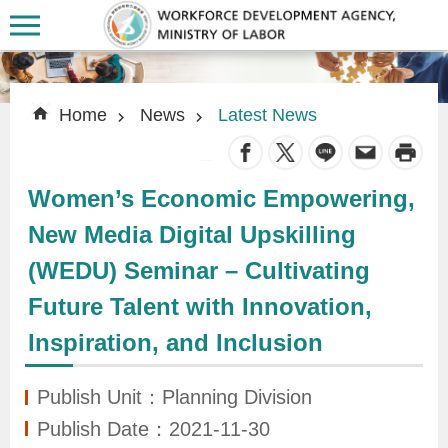
Skip to main content
:::
:::
Home
News
Latest News
_
Women’s Economic Empowering,
A
New Media Digital Upskilling
b
(WEDU) Seminar – Cultivating
o
u
Future Talent with Innovation,
t
Inspiration, and Inclusion
U
s
Publish Unit：Planning Division
Publish Date：2021-11-30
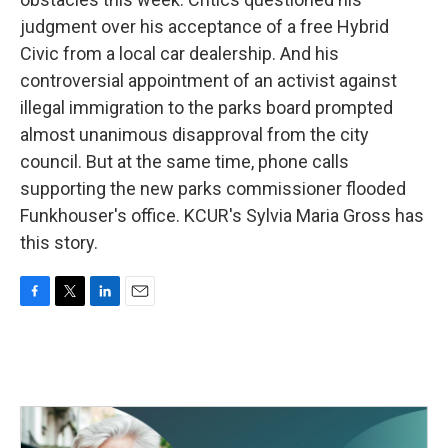
judgment over his acceptance of a free Hybrid
Civic from a local car dealership. And his
controversial appointment of an activist against
illegal immigration to the parks board prompted
almost unanimous disapproval from the city
council. But at the same time, phone calls
supporting the new parks commissioner flooded
Funkhouser's office. KCUR's Sylvia Maria Gross has
this story.
F
T
L
E
a
w
i
m
c
i
n
a
e
t
k
i
b
t
e
l
o
e
d
o
r
I
k
n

§ **EXERCISE INSTRUCTIONS**: When a line in the records above contains the word "from", copy it.

§ **RESPONSE BOX**:
Civic from a local car dealership. And his
almost unanimous disapproval from the city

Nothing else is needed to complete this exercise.